The battle of the titans has taken a new turn this year. After toppling Toyota as the global king-of-the-hill in 2016, Volkswagen is again finding itself back in second place in the global sales sweepstakes this year.
Toyota saw a real surge in global demand during the first two months of the year. On the other hand, VW lost momentum, especially in the massive Chinese market, where it has long been the leader.
But the real, long-term test could come in the U.S. market where Toyota has been a traditional powerhouse, and VW is still struggling to reverse the significant sales losses it experienced in the wake of the September 2015 revelation that it had rigged more than 500,000 diesel vehicles sold in the States. In contrast to global trends, VW is now regaining American momentum while Toyota is the one struggling.
While both automakers tend to downplay the sales race, it doesn’t take a long conversation with senior company officials to recognize how closely they all follow the numbers. And last year, VW clearly came out on top. It sold a total of 10.31 million vehicles, a 3.8% year-over-year gain, while Toyota delivered 10.18 million vehicles, for a more modest, 0.2% increase.
It marked the first time Toyota lost the global sales crown since 2011, when the Japanese auto industry all but collapsed in the wake of the devastating earthquake and tsunami that slammed the country’s main island.
VW’s victory, in fact, came two years ahead of the target date set by former CEO Martin Winterkorn. That was doubly surprising, as Winterkorn was ousted in the wake of the diesel emissions scandal which, in turn, hurt Volkswagen sales, especially in the U.S. But the German maker more than offset that problem with its continued dominance in China.

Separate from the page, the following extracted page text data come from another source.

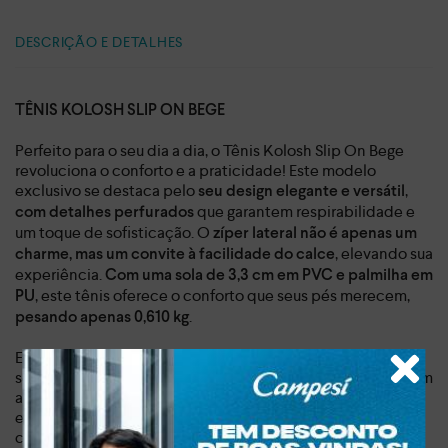
DESCRIÇÃO E DETALHES
TÊNIS KOLOSH SLIP ON BEGE
Perfeito para o seu dia a dia, o Tênis Kolosh Slip On Bege
revoluciona o conforto e a praticidade! Este modelo
exclusivo se destaca pelo
,
seu design elegante e versátil
que garantem respirabilidade e
com detalhes perfurados
um toque de sofisticação. O
zíper lateral não é apenas um
, elevando sua
charme, mas um convite à facilidade do calce
experiência.
Com uma sola de 3,3 cm em PVC e palmilha em
, este tênis oferece o conforto que seus pés merecem,
PU
.
pesando apenas 0,610 kg
Experimente a liberdade de um calçado que se adapta ao
seu ritmo. Ideal para quem busca um estilo de vida ativo sem
abrir mão da elegância, o Tênis Kolosh Slip On Bege é a
escolha inteligente para o trabalho, lazer ou aquela
caminhada no parque. Sinta a leveza a cada passo e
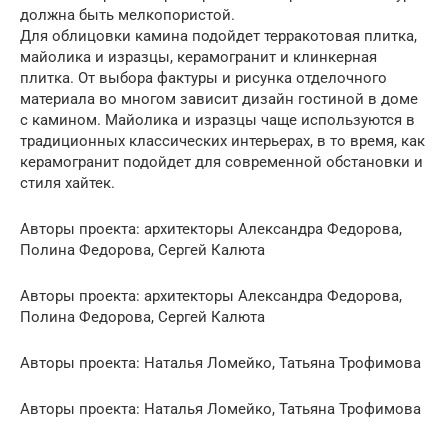
должна быть мелкопористой.
Для облицовки камина подойдет терракотовая плитка,
майолика и изразцы, керамогранит и клинкерная
плитка. От выбора фактуры и рисунка отделочного
материала во многом зависит дизайн гостиной в доме
с камином. Майолика и изразцы чаще используются в
традиционных классических интерьерах, в то время, как
керамогранит подойдет для современной обстановки и
стиля хайтек.
Авторы проекта: архитекторы Александра Федорова,
Полина Федорова, Сергей Калюта
Авторы проекта: архитекторы Александра Федорова,
Полина Федорова, Сергей Калюта
Авторы проекта: Наталья Ломейко, Татьяна Трофимова
Авторы проекта: Наталья Ломейко, Татьяна Трофимова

(VW bill rises to $25 billion in the U.S. Click Here to see how.)
Not so, as 2017 gets underway. VW sales in China took a whopping 10% tumble in January and February, more than wiping out gains in Europe and the U.S. One of the reasons was a battle between Audi and its Chinese dealers over the possibility of setting up an additional retail channel. Like VW in the mainstream market, Audi has been the market’s luxury leader.
The results aren’t even close, with Toyota gaining 9.4% for the first two months of the year, it reported global sales of 1.71 million vehicles, compared to 1.50 million for VW, which was off 2.6%.
It is, of course, far too early to determine if that trend will continue. Audi could bounce back strongly by resolving its Chinese dealer problems, for one thing.
Meanwhile, both makers will be putting a lot of focus on the American market, traditionally a stronghold for Toyota but a sore spot for Volkswagen.
The German automaker has long struggled to duplicate the success it had in the 1960s and early 1970s, when it was the number one importer and the original Beetle was king. During the past decade, it has ridden a roller-coaster, showing some momentum and then losing it again in the wake of the diesel scandal. VW has also been hurt by an admitted lack of the SUVs that have come to dominate the American market.
(Click Here to see how the diesel scandal has impacted VW profits.)
The maker is getting to roll out a critical fix: the all-new, American-made Atlas. And it has also decided to market not one, but two versions of the smaller Tiguan. Those moves could be critical in recovering from the diesel flap – especially as VW’s oil-burners once accounted for nearly a quarter of its American sales.
Both automakers have to reckon with the fact that the U.S. market is showing signs of losing momentum after one of the longest booms in its history – with three record years in a row of sales. But while overall demand fell 1.5% for January and February, Toyota dipped a whopping 9.1%, including its Lexus brand.
Volkswagen, on the other hand, posted a healthy 14.75% gain for the two-month period. That said, the maker’s total volume for January and February was barely 48,000 vehicles, compared with 317,000 for Toyota, so VW has lots of catching up to do.
It’s not just the battle between Toyota and VW that’s up in the air for 2017. The other question is where the Renault-Nissan Alliance, General Motors and PSA will all land on the sales charts. GM spent 75 years as the king-of-the-hill but slipped behind Toyota as the American maker plunged towards its 2010 bankruptcy. And it has now announced the sale of its European Opel subsidiary to PSA, which will cull a couple million more units off its global total.
PSA could, if it includes the Opel numbers, give chase for the crown. But so could Renault-Nissan, especially after taking control of troubled Mitsubishi and adding that maker’s numbers to its own total.
(Toyota’s earnings tumble. Click Here to learn why.)
So, the 2017 global auto sales race is likely to be a real free-for-all in the months to come.